For years, critics have claimed that the state’s Hasidic schools fail to comply with the state law that requires them to offer a basic secular education in addition to an Orthodox Jewish religious education. Investigations have gone nowhere because of the political power of the Hasidic community, which tends to vote as a bloc. Politicians seek their endorsement, as NYC Eric Adams did. (On election night, the new Mayor had representatives of the Hasidic community by his side.) in the Legislature, a representative of the Hasidic community had a decisive vote when the State Senate was equally divided between Democrats and Republicans.

Dr. Betty Rosa, State Commissioner of Education, broke the stalemate. Hasidic groups undoubtedly will sue to block her order. They will say that the law interferes with their freedom of religion. They will say that they should not be required to teach their children in English or science or mathematics or social studies.

Bravo for Commissioner Rosa!

Question: Will the Supreme Court rule with the Hasids? Does the state have the right to tell religious schools what to do?
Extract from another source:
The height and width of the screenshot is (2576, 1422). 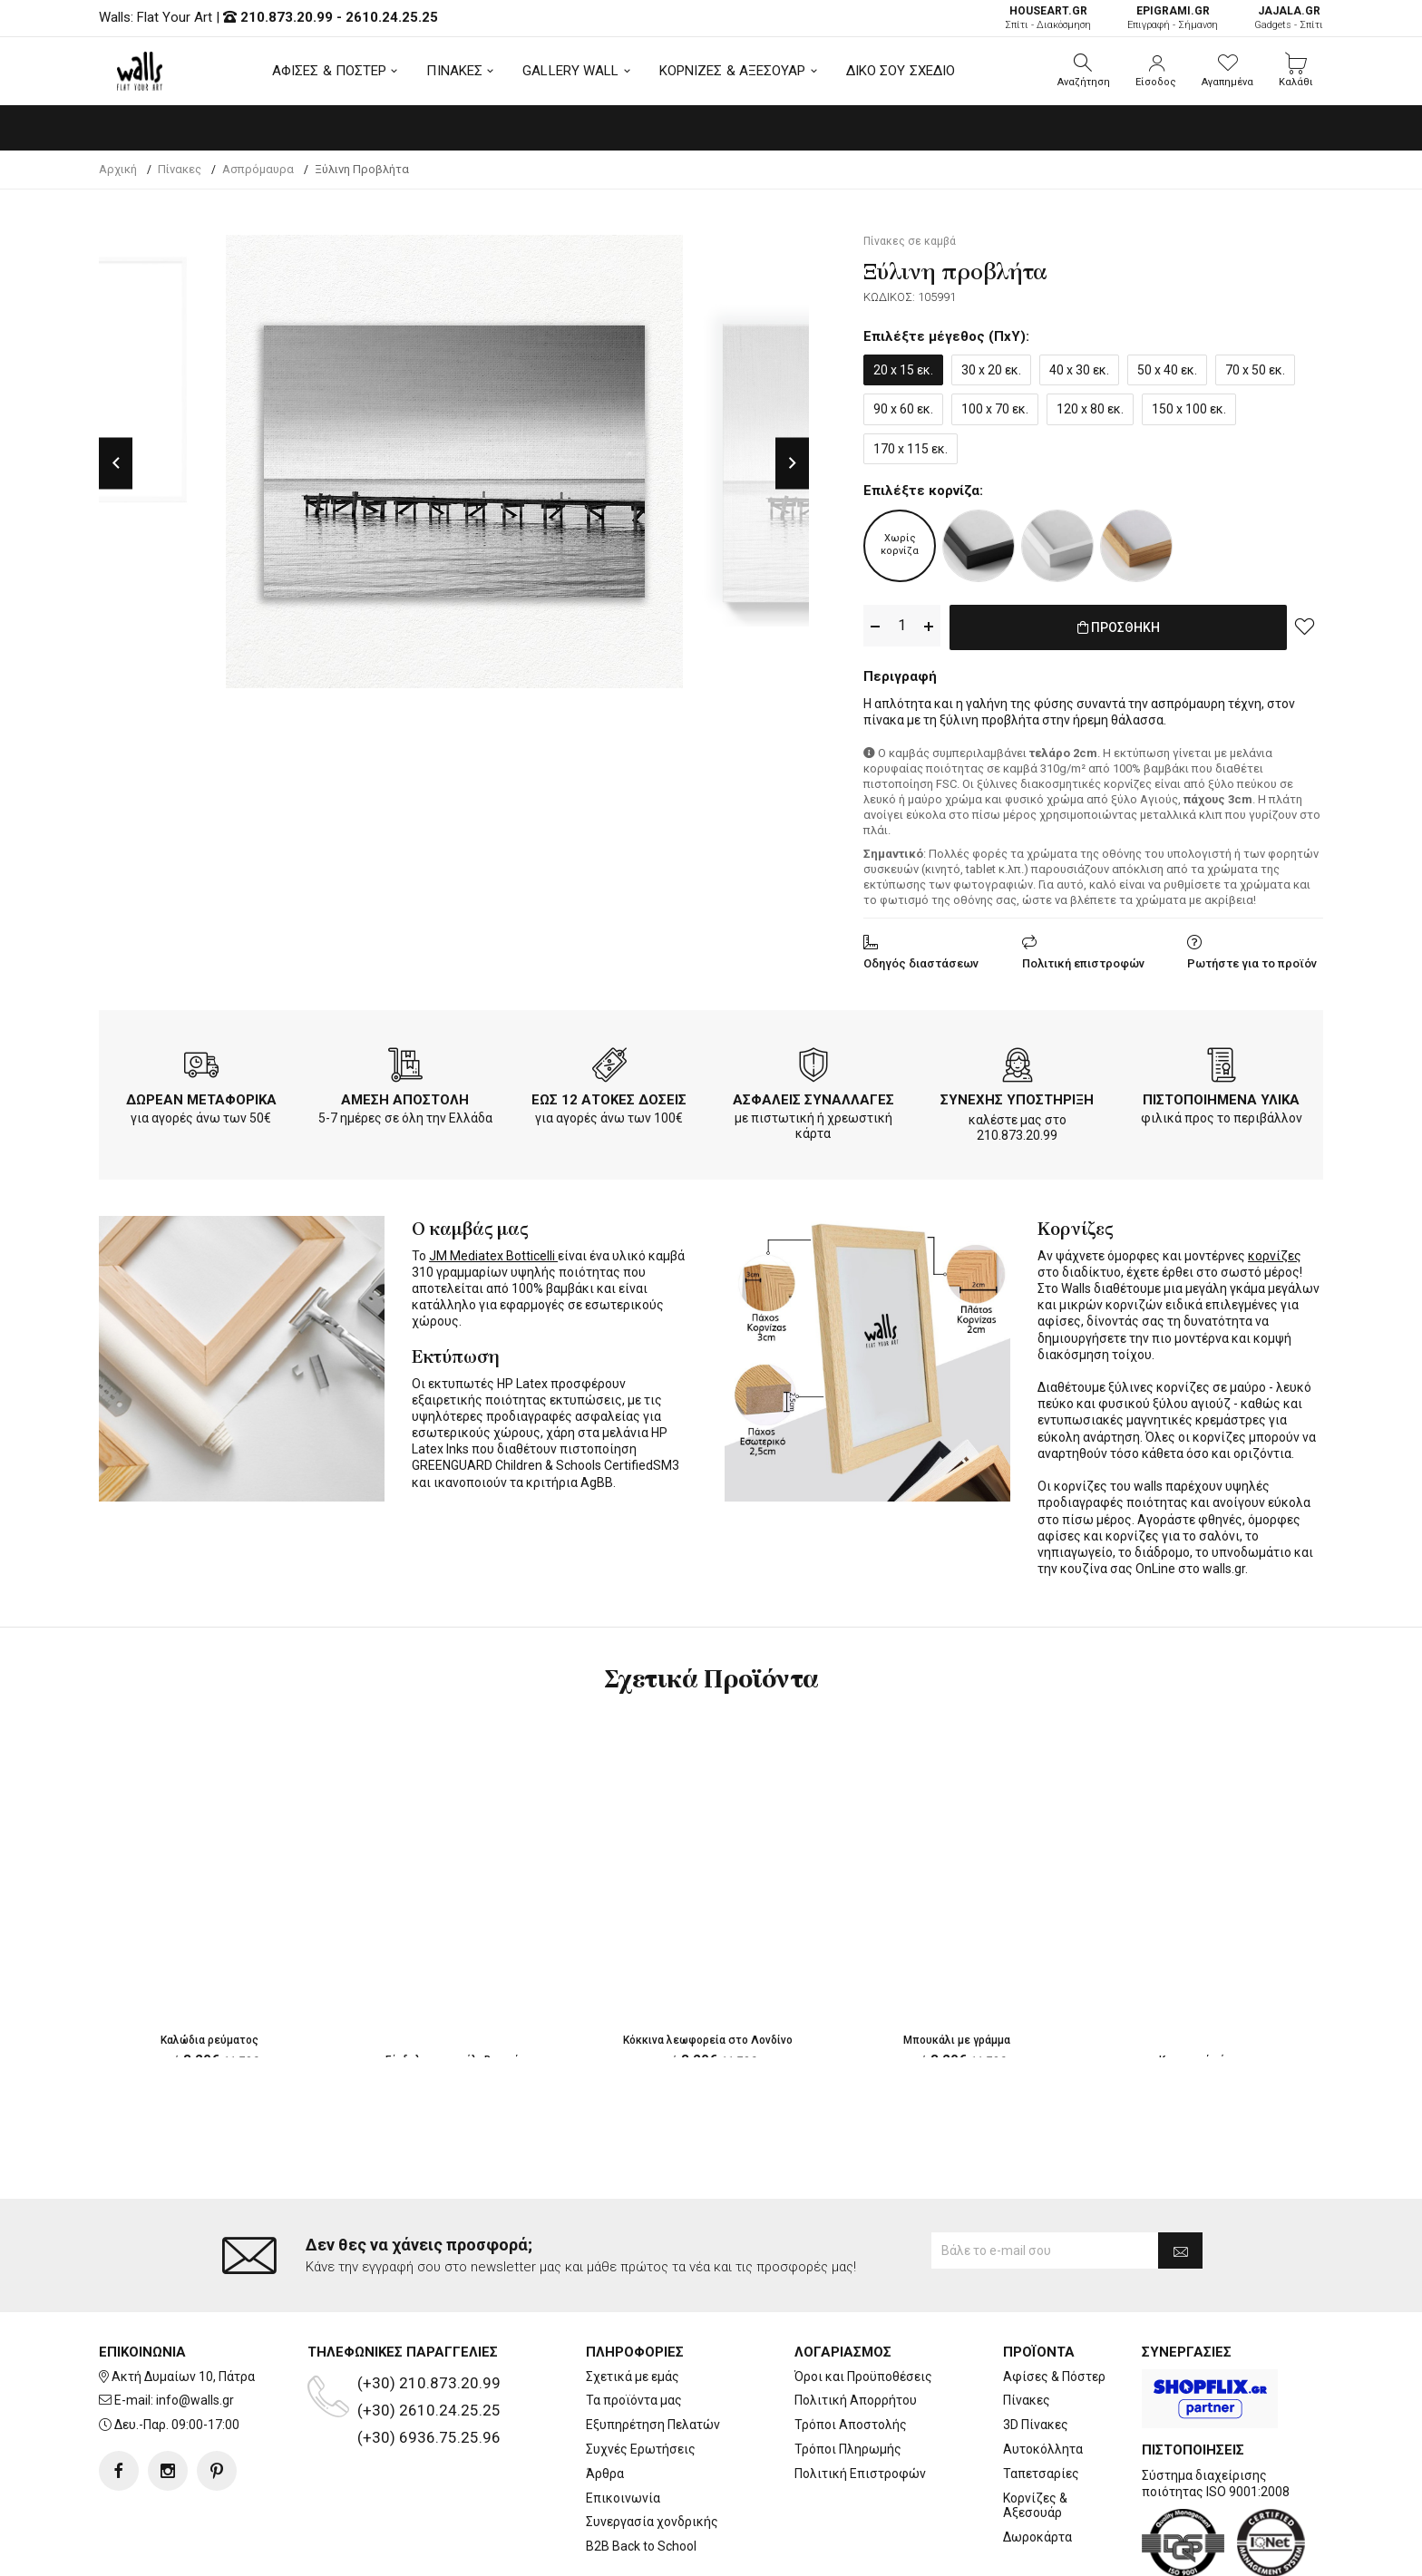 What do you see at coordinates (286, 17) in the screenshot?
I see `210.873.20.99` at bounding box center [286, 17].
Should these schools collect hundreds of millions a year a year from the state while defying state law?

The New York Times reported:

In a profound challenge to New York’s private Hasidic Jewish schools, state education authorities have determined that a large boys’ school in Brooklyn is violating state law by failing to provide a basic education.

The ruling marks the first time that the state has taken action against a Hasidic boys’ school, one of scores of private academies that provide robust religious instruction in Yiddish but little instruction in English and math, and virtually none in science, history or social studies. It also served as a stern rebuke of the administration of Mayor Eric Adams, whose education department had recommended that the school be found in compliance with a law requiring private schools to offer an education comparable with what is offered in public schools.

The decision, which was issued last week by commissioner Betty Rosa and has not been previously reported, stemmed from a lawsuit brought by a parent against the school alleging a lack of secular education. The ruling requires city education officials to work with the school, Yeshiva Mesivta Arugath Habosem, in Williamsburg, Brooklyn, to come up with an improvement plan, something that many Hasidic schools have long fought to avoid. State officials will have final say over that improvement plan, putting additional pressure on city officials who have previously avoided intervening in the schools….

“The state did right,” said Beatrice Weber, a mother of 10 who brought the suit against her youngest child’s school and has since left the Hasidic community. “Hopefully now things will actually change.” Ms. Weber was recently named as the leader of Young Advocates for Fair Education, a group that has pushed for more secular education in Hasidic schools.

The decision will also provide the first test of a new set of state rules aimed at regulating private schools, including Jewish schools, known as yeshivas, which, like other religious schools, have largely been allowed to operate without government oversight for decades. Those regulations, which went into effect just two weeks ago, hold that schools that do not follow state law could lose their public funding.

Hasidic leaders waged fierce opposition to the new rules before they were approved by the State Board of Regents last month, casting them as an existential threat to the community. Earlier this week, a group of yeshivas and their supporters sued the state over the rules. Many of the plaintiffs were non-Hasidic schools that provide secular education and would likely not be affected by the regulations. The lawsuit has not been previously reported….

“Yeshivas are the central and irreplaceable pillar of the Orthodox Jewish life in New York,” reads the lawsuit, which seeks to have the regulations overturned.

On Wednesday, a spokesman for one of the groups that filed the lawsuit, the Parents for Educational and Religious Liberty in Schools, defended Yeshiva Mesivta Arugath Habosem.

“Educators from the city’s Department of Education visited the school several times and determined that it met the substantial equivalence standard,” said the spokesman, Richard Bamberger, referring to the state law. “It is disappointing that political appointees at the state education department won’t accept the city’s findings.”

Last month, The New York Times reported that more than 100 Hasidic boys’ schools in Brooklyn and the lower Hudson Valley have collected at least $1 billion in taxpayer dollars in the past four years, but many have denied their students a basic secular education.